Data entries
==*==
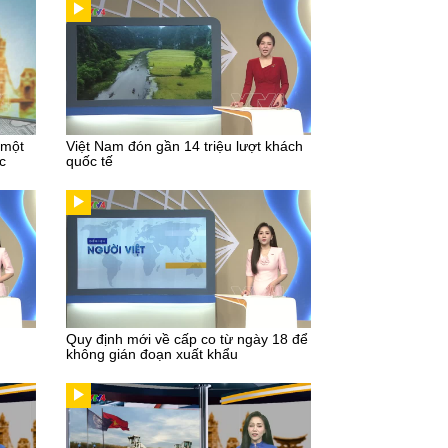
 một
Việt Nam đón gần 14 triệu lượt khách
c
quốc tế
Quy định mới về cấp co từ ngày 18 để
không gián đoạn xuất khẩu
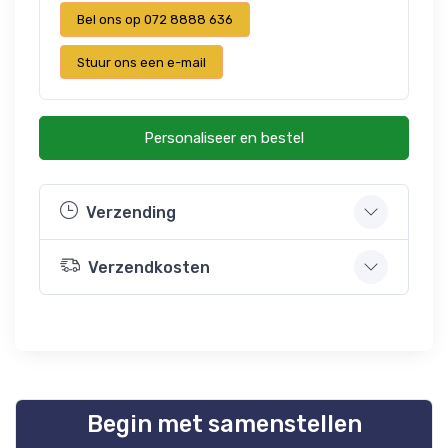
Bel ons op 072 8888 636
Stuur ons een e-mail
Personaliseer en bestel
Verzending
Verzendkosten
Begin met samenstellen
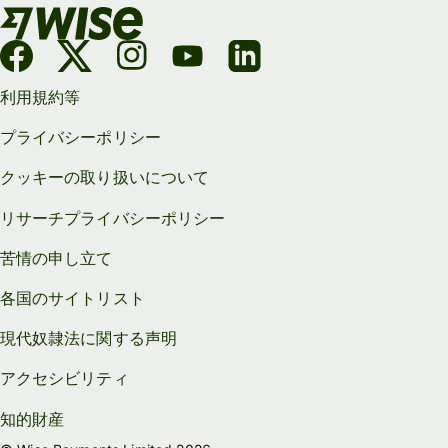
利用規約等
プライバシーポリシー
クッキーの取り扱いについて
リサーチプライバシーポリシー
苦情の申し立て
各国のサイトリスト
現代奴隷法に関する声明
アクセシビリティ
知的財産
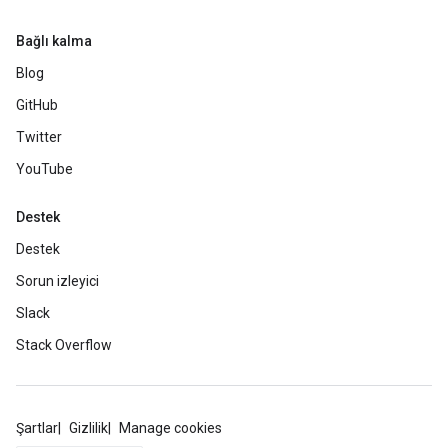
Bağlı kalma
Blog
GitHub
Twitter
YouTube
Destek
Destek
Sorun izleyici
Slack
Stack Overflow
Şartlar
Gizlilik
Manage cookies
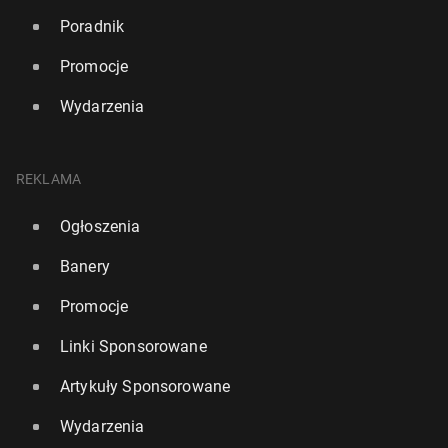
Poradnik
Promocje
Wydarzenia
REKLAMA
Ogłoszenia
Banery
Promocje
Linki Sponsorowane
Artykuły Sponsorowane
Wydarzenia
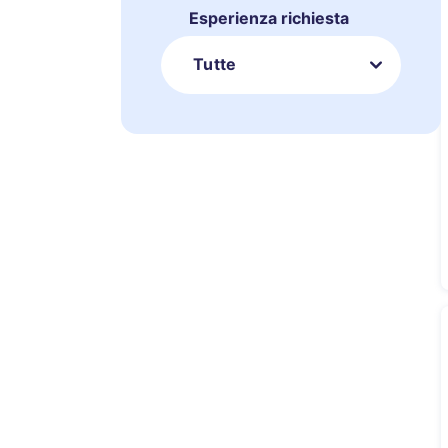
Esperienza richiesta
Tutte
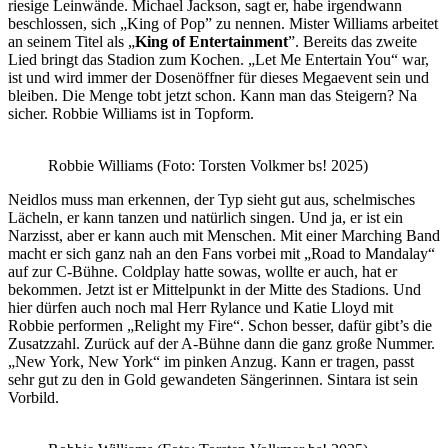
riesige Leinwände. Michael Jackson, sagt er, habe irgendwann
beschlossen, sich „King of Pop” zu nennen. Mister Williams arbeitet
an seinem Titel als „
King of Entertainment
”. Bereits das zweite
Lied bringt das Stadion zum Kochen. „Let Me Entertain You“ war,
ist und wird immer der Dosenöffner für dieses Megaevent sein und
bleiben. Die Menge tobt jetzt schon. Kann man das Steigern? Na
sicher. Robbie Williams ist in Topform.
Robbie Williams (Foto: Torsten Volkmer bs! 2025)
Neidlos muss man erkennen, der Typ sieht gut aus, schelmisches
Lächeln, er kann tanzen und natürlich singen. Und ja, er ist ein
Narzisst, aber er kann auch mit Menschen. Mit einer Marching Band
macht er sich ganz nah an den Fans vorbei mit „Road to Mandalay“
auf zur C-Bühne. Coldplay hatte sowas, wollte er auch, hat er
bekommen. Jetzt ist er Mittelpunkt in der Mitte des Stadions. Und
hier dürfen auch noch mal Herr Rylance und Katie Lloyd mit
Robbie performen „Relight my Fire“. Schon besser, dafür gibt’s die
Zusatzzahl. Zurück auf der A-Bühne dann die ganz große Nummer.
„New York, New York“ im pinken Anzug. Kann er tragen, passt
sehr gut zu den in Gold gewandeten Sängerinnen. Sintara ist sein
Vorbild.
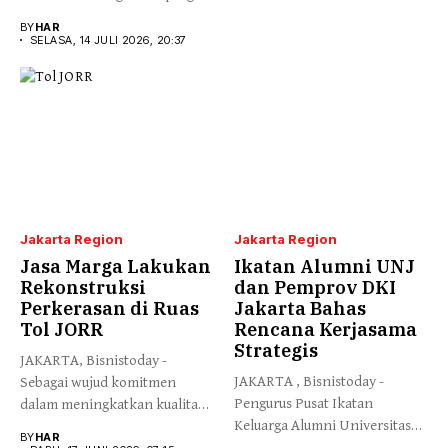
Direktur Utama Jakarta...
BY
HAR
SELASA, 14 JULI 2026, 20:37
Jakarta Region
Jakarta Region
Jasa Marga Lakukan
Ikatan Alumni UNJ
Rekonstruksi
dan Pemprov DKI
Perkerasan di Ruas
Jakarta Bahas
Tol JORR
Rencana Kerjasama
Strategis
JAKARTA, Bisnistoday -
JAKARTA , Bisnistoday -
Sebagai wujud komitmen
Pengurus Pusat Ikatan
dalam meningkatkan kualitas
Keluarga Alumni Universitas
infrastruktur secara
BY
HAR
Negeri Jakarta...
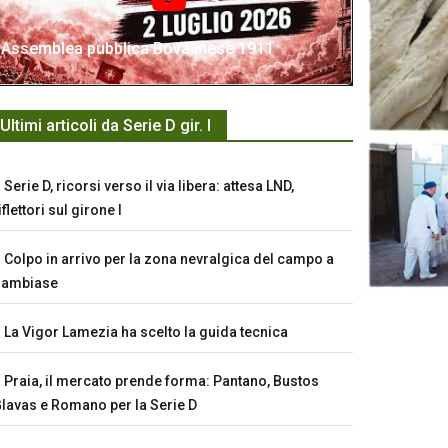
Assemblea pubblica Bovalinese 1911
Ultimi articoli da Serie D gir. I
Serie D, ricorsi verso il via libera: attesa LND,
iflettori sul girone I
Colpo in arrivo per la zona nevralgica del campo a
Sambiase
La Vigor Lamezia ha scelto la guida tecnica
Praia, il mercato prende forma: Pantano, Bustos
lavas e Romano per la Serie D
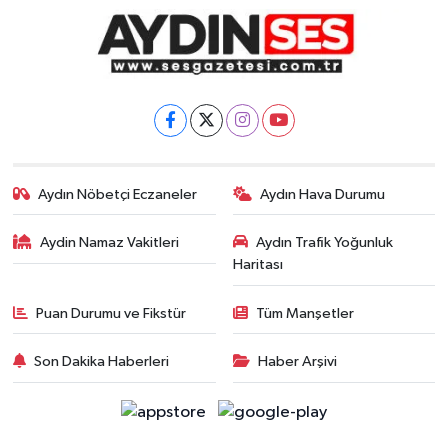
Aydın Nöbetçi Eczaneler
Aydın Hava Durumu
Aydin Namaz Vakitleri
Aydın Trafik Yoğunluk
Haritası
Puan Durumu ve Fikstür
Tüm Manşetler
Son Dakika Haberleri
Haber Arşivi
==*==
» Description of the task: Restate the lines above from the one containing "Sebagai wujud komitmen" through the one containing "Serie D, ricorsi", inclusive, exactly and without pictures.

» Expected answer:
Sebagai wujud komitmen
Pengurus Pusat Ikatan
dalam meningkatkan kualitas
Keluarga Alumni Universitas
infrastruktur secara
BY
HAR
Negeri Jakarta...
Assemblea pubblica Bovalinese 1911
Ultimi articoli da Serie D gir. I
Serie D, ricorsi verso il via libera: attesa LND,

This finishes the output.